The romans also used mostly infantry, but what you are missing is that red [the colour] went from Sparta to Rome, then later to the Normans, and then the British, and along with it went empire. :slight_smile:

India also stopped Alexander - I reckon it is simply too large, old, populated, deep, fanatical, and saturated with poetry, myth and worshipping to be overtaken by outsiders.

It is still a surprisingly mighty nation, all things considered. It has preserved a great deal of very unmodern practices and shows no inclination to change. It also never gets entangled in pointless wars.
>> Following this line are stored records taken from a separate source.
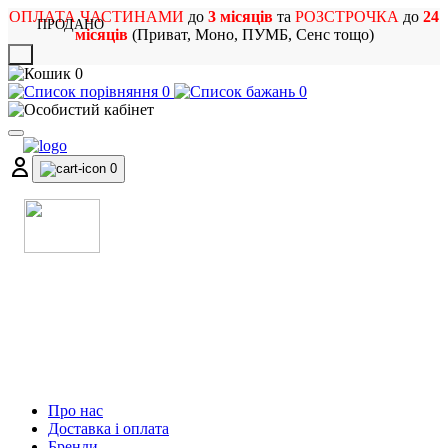
ОПЛАТА ЧАСТИНАМИ
до
3 місяців
та
РОЗСТРОЧКА
до
24
ПРОДАНО
місяців
(Приват, Моно, ПУМБ, Сенс тощо)
X
0
0
0
0
МАГАЗИН
МУЗИЧНИХ ІНСТРУМЕНТІВ
ТА РОК АТРИБУТИКИ
Про нас
Доставка і оплата
Бренди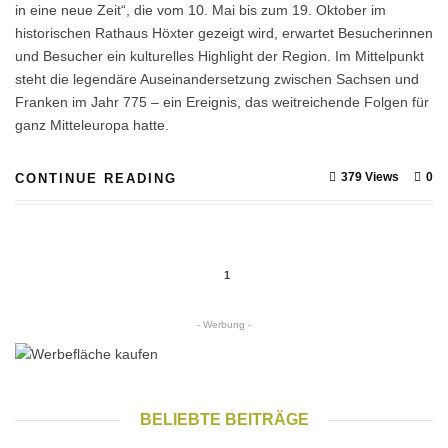
in eine neue Zeit“, die vom 10. Mai bis zum 19. Oktober im
historischen Rathaus Höxter gezeigt wird, erwartet Besucherinnen
und Besucher ein kulturelles Highlight der Region. Im Mittelpunkt
steht die legendäre Auseinandersetzung zwischen Sachsen und
Franken im Jahr 775 – ein Ereignis, das weitreichende Folgen für
ganz Mitteleuropa hatte.
379 Views
0
CONTINUE READING
1
- Werbung -
BELIEBTE BEITRÄGE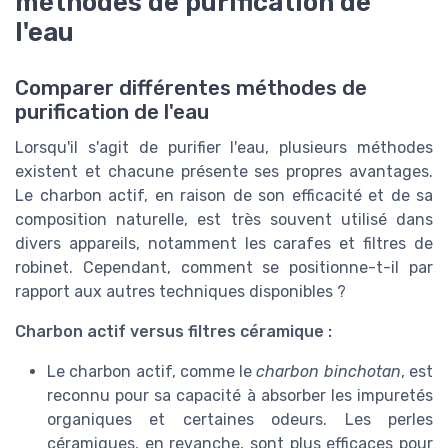
méthodes de purification de
l'eau
Comparer différentes méthodes de
purification de l'eau
Lorsqu'il s'agit de purifier l'eau, plusieurs méthodes
existent et chacune présente ses propres avantages.
Le charbon actif, en raison de son efficacité et de sa
composition naturelle, est très souvent utilisé dans
divers appareils, notamment les carafes et filtres de
robinet. Cependant, comment se positionne-t-il par
rapport aux autres techniques disponibles ?
Charbon actif versus filtres céramique :
Le charbon actif, comme le
charbon binchotan
, est
reconnu pour sa capacité à absorber les impuretés
organiques et certaines odeurs. Les perles
céramiques, en revanche, sont plus efficaces pour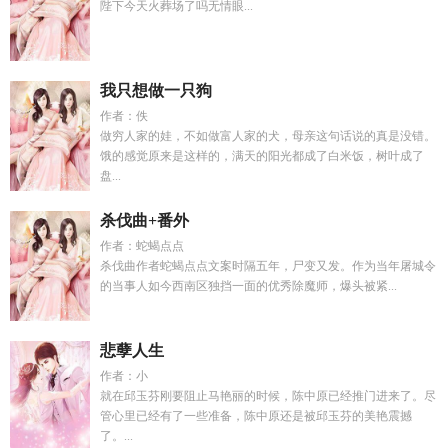
陛下今天火葬场了吗无情眼...
我只想做一只狗
作者：佚
做穷人家的娃，不如做富人家的犬，母亲这句话说的真是没错。
饿的感觉原来是这样的，满天的阳光都成了白米饭，树叶成了
盘...
杀伐曲+番外
作者：蛇蝎点点
杀伐曲作者蛇蝎点点文案时隔五年，尸变又发。作为当年屠城令
的当事人如今西南区独挡一面的优秀除魔师，爆头被紧...
悲孽人生
作者：小
就在邱玉芬刚要阻止马艳丽的时候，陈中原已经推门进来了。尽
管心里已经有了一些准备，陈中原还是被邱玉芬的美艳震撼
了。...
India didn’t stop Alexander, his men had full range of motion, and continued their conquest down the Indus and retained their colonies. What Chanakya and Chandragupta did was apply frictional resistance, decreasing the Greek sense of purpose and need to even be there. India would of gotten wiped out had they been in Persia… geographically on Alexander’s conquest itinerary (1st up, not 3rd/4th). Even had he skipped his four years in Afghanistan, it wouldn’t of likely of resulted in the bewilderment of his troops, freshly arrived from Persia, Macedonia fresh in their memories. The Indo-Greek colonist left behind appears (debateably, given some of the sources) to of reached Patiliputra and Sri Lanka eventually post Alexander, having a hugh influence of Theraveda Buddhism as well as later Roman trade in the south. Alexander laid down the basis, had local governors. Only went tits up due to the war of the successors, and even then Greeks made some awesome states in Bactria and along the Chinese border… it was the very height of Ancient Greek civilization…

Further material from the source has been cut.